For the experiment, Kim used a university field that has had 40 years of continuous corn planted under different nitrogen fertilizer rates. In 2018, cover crops were added to the field, and, in 2020, Kim took samples to analyze for potential changes to the soil microbial community, comparing those to earlier samples when no cover crops were on the field.
He found in one study that after two years of cover crops, the soil had more microbial diversity but still favored microbes that could increase the risk of nitrous oxide emissions — a powerful greenhouse gas. And, although research has shown that cover crops can reduce soil nitrate leaching and nitrous oxide emissions, Kim did not find that effect in his second study. Instead, his results showed that decades of applying nitrogen fertilizer caused soil acidification and an overabundance of soil nutrients that, in turn, disrupted the soil microbes’ ability to fix nitrogen.
“If a system is exposed to disruption of nitrogen-cycling microbial communities long enough,” he said, “it may develop resistance to conservation practices.”

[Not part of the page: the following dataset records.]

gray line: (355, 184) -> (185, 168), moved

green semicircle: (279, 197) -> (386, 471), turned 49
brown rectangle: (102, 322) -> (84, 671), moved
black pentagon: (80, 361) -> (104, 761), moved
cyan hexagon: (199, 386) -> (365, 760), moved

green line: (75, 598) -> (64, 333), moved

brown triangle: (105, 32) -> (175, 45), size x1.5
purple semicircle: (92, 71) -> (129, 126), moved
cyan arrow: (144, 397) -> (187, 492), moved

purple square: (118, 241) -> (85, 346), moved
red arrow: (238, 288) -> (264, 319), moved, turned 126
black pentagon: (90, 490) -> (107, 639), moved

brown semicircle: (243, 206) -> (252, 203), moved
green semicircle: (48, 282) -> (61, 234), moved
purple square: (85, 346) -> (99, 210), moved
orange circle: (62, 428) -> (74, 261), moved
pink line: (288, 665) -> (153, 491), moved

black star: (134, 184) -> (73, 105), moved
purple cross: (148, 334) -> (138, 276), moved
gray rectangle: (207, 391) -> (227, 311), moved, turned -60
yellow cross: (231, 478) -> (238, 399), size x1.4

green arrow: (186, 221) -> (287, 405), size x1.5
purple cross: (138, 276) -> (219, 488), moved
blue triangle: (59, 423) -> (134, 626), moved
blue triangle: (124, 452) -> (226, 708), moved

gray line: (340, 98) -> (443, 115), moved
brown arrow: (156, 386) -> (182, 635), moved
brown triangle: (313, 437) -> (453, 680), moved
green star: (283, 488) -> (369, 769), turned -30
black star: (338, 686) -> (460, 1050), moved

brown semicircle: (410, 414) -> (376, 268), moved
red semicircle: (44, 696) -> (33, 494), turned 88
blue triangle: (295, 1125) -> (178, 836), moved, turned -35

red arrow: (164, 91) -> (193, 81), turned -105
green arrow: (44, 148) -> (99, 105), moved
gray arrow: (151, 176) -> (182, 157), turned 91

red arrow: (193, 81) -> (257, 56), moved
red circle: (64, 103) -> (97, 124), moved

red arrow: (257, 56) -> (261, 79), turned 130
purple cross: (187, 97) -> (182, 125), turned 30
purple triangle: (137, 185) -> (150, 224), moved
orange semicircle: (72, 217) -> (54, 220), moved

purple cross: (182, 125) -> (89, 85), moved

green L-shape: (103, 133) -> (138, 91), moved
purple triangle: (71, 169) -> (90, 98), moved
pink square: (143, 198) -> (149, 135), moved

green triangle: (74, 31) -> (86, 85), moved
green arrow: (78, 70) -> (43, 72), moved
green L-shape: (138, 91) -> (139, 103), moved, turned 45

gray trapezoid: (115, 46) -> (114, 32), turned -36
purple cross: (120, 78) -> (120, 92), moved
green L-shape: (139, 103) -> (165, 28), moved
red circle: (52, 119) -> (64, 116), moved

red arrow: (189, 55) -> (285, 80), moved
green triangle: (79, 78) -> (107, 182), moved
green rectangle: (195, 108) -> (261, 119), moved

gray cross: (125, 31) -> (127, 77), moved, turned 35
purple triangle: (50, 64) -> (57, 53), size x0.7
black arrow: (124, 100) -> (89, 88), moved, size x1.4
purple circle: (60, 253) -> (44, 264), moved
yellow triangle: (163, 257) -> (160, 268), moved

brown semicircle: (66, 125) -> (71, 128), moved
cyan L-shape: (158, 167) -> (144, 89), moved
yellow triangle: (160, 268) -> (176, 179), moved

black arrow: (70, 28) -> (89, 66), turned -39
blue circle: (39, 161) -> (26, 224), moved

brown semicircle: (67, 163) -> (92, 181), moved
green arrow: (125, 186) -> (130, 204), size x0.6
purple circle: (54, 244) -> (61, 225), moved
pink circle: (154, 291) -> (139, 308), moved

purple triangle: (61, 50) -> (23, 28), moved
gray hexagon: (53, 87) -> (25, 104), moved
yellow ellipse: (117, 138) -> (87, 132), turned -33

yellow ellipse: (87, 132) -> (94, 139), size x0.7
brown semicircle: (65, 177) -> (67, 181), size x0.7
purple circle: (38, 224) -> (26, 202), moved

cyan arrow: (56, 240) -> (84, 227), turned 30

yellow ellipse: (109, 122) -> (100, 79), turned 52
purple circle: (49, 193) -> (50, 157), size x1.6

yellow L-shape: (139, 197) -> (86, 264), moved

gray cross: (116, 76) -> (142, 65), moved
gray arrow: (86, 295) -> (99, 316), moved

His findings on the limits of cover crops echo the opinions of soil health experts in a recent Environmental Working Group webinar. During the event, the scientists said research shows cover crops do not sequester carbon well because their roots stimulate microbial activity and led to carbon cycling: the microbes eat the carbon provided by the plants and then breathe out carbon dioxide, emitting the greenhouse gas back into the atmosphere.